The final stage in making this unsightly structure passable was to address the fast and shallow flows down the spillway and through the culvert. Darryl-Clifton Dey at the EA very kindly donated 11 purpose built recycled plastic baffles to the cause. Under the skilled hands of Norm Fairey, the baffles were cut, drilled and had stainless steel angle attached. This meant that they could be taken out of the van, put into their predetermined positions and secured. Sounds simple and in truth it was. Needless to say some head scratching and minor on-site modifications were required but generally speaking it worked incredibly well.

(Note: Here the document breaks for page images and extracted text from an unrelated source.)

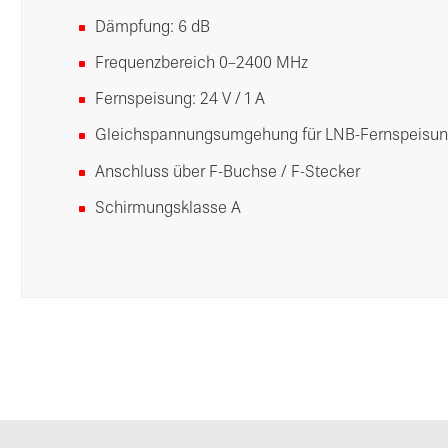
Dämpfung: 6 dB
Frequenzbereich 0–2400 MHz
Fernspeisung: 24 V / 1 A
Gleichspannungsumgehung für LNB-Fernspeisu
Anschluss über F-Buchse / F-Stecker
Schirmungsklasse A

Great help and good company came from the Thames Anglers’ Conservancy guys, Dave Harvey, Keith Collett and Patrick Barker who kindly gave up two days to help with the project. The weather behaved, river levels were kindly low and with teamwork to be proud of, the job was a pleasure to be part of.
The result, a completely passable structure. Flows down the previously impassable spillway are now slower and deeper. The water snakes and winds its way through the staggered 300mm gaps in each baffle line. The shallow point through the culvert now has more than enough depth for fish to pass.
With this site now passable, the work over the previous two and a half years through the Defra funded Catchment Restoration Fund has opened up the upper 6.5km of the Hogsmill. This has involved the removal of four weirs, two large scale close-to-nature pool passes, one rock ramp and two baffle installations. The work is not yet complete though, soon we will be addressing the last few structures that remain impassable downstream, meaning that the recently caught wild brown trout caught at Kingston can, in theory, swim up to the chalk stream waters in Ewell.
Once again, as always, we had the kind help of many to address this issue at the A3. Darryl at the EA for his advice and for providing the baffles, Norm for manufacturing them and of course, the much appreciated and brilliant input from the TAC guys. Thanks to you all.